Lisa Goudy photo
The Mortlach Museum is housed in the old fire hall.
Located just off Rose Street, the Mortlach Museum has been helping its community piece together their history since 1979.
“It’s like a giant puzzle,” Joan Searle said. As curator of the Mortlach Museum, Searle is no stranger to putting together the pieces of history. After retiring from years of teaching at Mortlach’s school, Searle took the volunteer position of curator in 2004. Since then, she has helped the museum gain status as a Saskatchewan Heritage building, apply for grants, and she was crucial in bringing the museum its travelling exhibit.
“There's so much history there."- Lois Jack
For Searle, preserving the legacy these items leave behind is what her job is all about.
“It’s very important to (the village’s) descendants to come in and see grandma’s old blouse or the pictures of grandpa when he was a councillor in 1910,” she said.
Once in a while, lucky people find treasures hidden on the museum shelves. For example, when a Mississauga man visited the museum, he found his great uncle’s sepia-toned portrait hanging upstairs in the old court house. “It always surprises me how delighted and thrilled they are,” Searle said.

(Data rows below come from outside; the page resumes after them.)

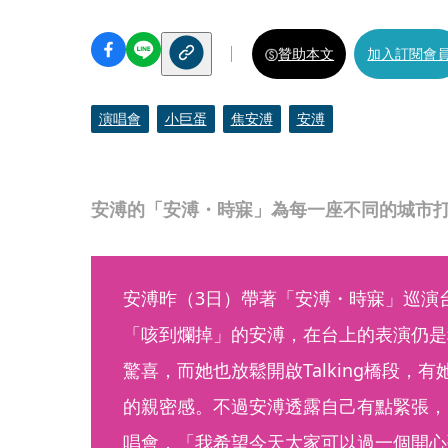
贊助本文
加入訂閱會
演唱會
小巨蛋
焦安溥
安溥
安溥的「安溥・時寐」為每一座不同的城市
安溥昨（3日）帶著「安溥・時寐」巡演
「咳到爛掉」的安溥，在台上的表演仍是
驚喜，而她也放鬆開啟Talking橋段，有她
的親密感。不過安溥透露自己有點緊張，
唱會，「我希望今天大家可以過一個開心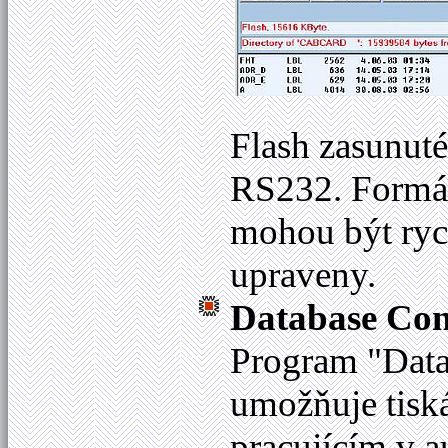
Flash zasunuté
RS232. Formáty
mohou být rych
upraveny.
Database Con
Program "Data
umožňuje tisk
pracujícím v 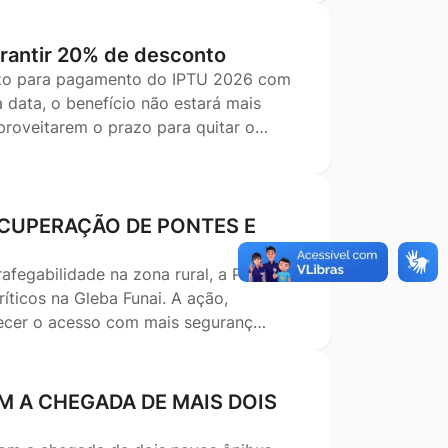
garantir 20% de desconto
razo para pagamento do IPTU 2026 com
 data, o benefício não estará mais
aproveitarem o prazo para quitar o…
ECUPERAÇÃO DE PONTES E
afegabilidade na zona rural, a Prefeitura
ríticos na Gleba Funai. A ação,
lecer o acesso com mais seguranç…
 A CHEGADA DE MAIS DOIS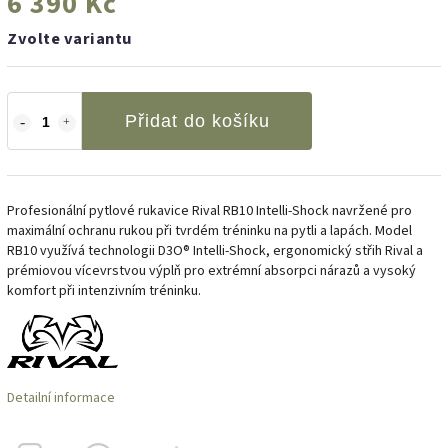
6 390 Kč
Zvolte variantu
Přidat do košíku
Profesionální pytlové rukavice Rival RB10 Intelli-Shock navržené pro
maximální ochranu rukou při tvrdém tréninku na pytli a lapách. Model
RB10 využívá technologii D3O® Intelli-Shock, ergonomický střih Rival a
prémiovou vícevrstvou výplň pro extrémní absorpci nárazů a vysoký
komfort při intenzivním tréninku.
Detailní informace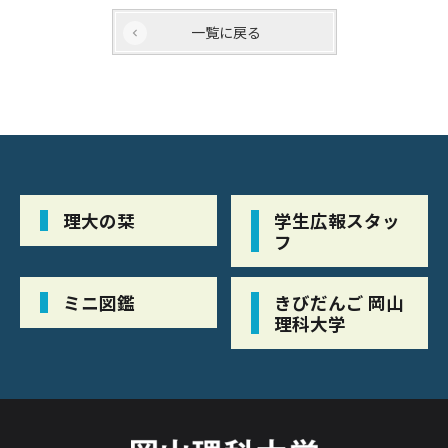
一覧に戻る
理大の栞
学生広報スタッ
フ
ミニ図鑑
きびだんご 岡山
理科大学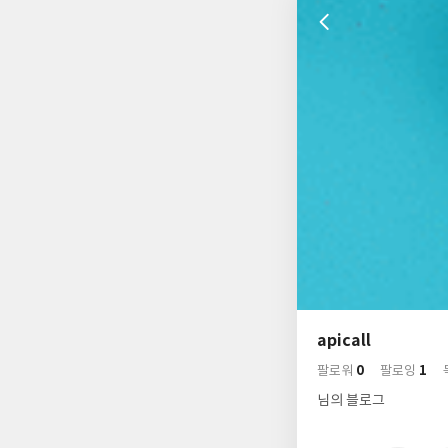
나
의
apicall
님
사
0
1
의
팔로워
팔로잉
락
사
배
님의 블로그
경
락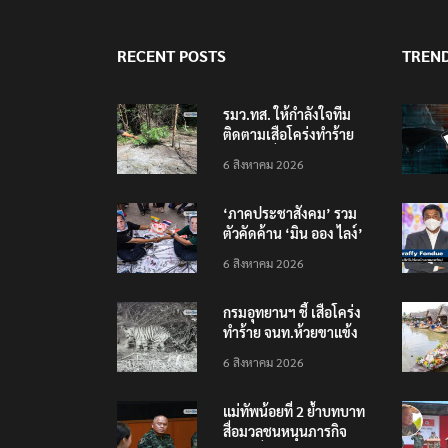
RECENT POSTS
TREN
รมว.ทส. ให้กำลังใจทีม
ติดตามเสือโคร่งทำร้าย
เจ้าหน้าที่เขตฯห้วยขาแข้ง
6 สิงหาคม 2026
‘ภาคประชาสังคม’ รวม
ตัวคัดค้าน ‘มิน ออง ไลง์’
เยือนไทย ขึงป้าย ‘ไม่
6 สิงหาคม 2026
ต้อนรับอาชญากร’
กรมอุทยานฯ ชี้ เสือโคร่ง
ทำร้าย จนท.ห้วยขาแข้ง
เป็นลูกเสือวัยซน เป็นเหตุ
6 สิงหาคม 2026
บังเอิญ ไม่เข้าข่าย ‘เสือ
กินคน’
แม่ทัพน้อยที่ 2 ย้ำบทบาท
สื่อมวลชนหนุนภารกิจ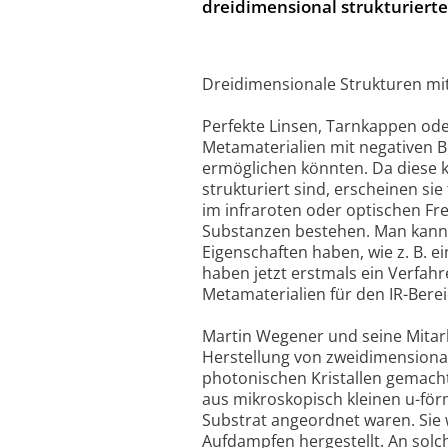
dreidimensional strukturierte
Dreidimensionale Strukturen mi
Perfekte Linsen, Tarnkappen oder
Metamaterialien mit negativen B
ermöglichen könnten. Da diese k
strukturiert sind, erscheinen si
im infraroten oder optischen F
Substanzen bestehen. Man kann 
Eigenschaften haben, wie z. B. e
haben jetzt erstmals ein Verfahr
Metamaterialien für den IR-Berei
Martin Wegener und seine Mitarb
Herstellung von zweidimensiona
photonischen Kristallen gemacht
aus mikroskopisch kleinen u-förm
Substrat angeordnet waren. Sie
Aufdampfen hergestellt. An solc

Dozens of ancient arrow heads, some dating back 13, 000 years, hang behind glass on the western wall of the museum. These artifacts belong to the museum’s newest exhibit, The Bernie Forbes Archaeological Collection. “I coaxed him a little bit,” Searle said with a laugh recalling how she secured the display for the museum. Forbes had originally decided to loan the collection to Regina’s Royal Saskatchewan Museum. After a lecture on the importance of community history from Searle, he agreed to keep part of the collection in Mortlach.
Ironically, the museum’s president, Alan Kouri, has no roots in Mortlach. A recent addition to the town, Kouri spent most of his life in Mankota, a village deep in Saskatchewan’s southwest. He moved to Mortlach to be closer to his grandchildren in Moose Jaw. “I would have liked to build a museum in Mankota,” Kouri said. “I was there all my life.”
Even though Kouri was new to the area, the village asked him to be museum president in the summer of 2010. For Kouri, antiques don’t make history, the stories behind them do.
In the museum’s mock ladies’ dressing room hangs an antique scarlet gown. Attached to the gown is a note that tells the story of the day the dress was worn. “That’s history, besides being old,” Kouri said, pointing to the gown. “I like that.”
Lois Jack and her husband Clayton own the HollyHock Market just down the street from the museum. Both agree it’s an important element of their village. When family visits, the couple enjoys taking them to the museum to look through the town’s history piece by piece. “There’s so much history there…They’ve put it together so well,” Lois Jack said.
The Mortlach Museum has all the typical items you can expect to find in any small town Saskatchewan museum: old photographs, town directories, newspaper clippings, and pioneer furniture can be found across the province. But, it doesn’t matter that other museums in the province have butter churns and sad irons, because Mortlach people like their history, not just antiques.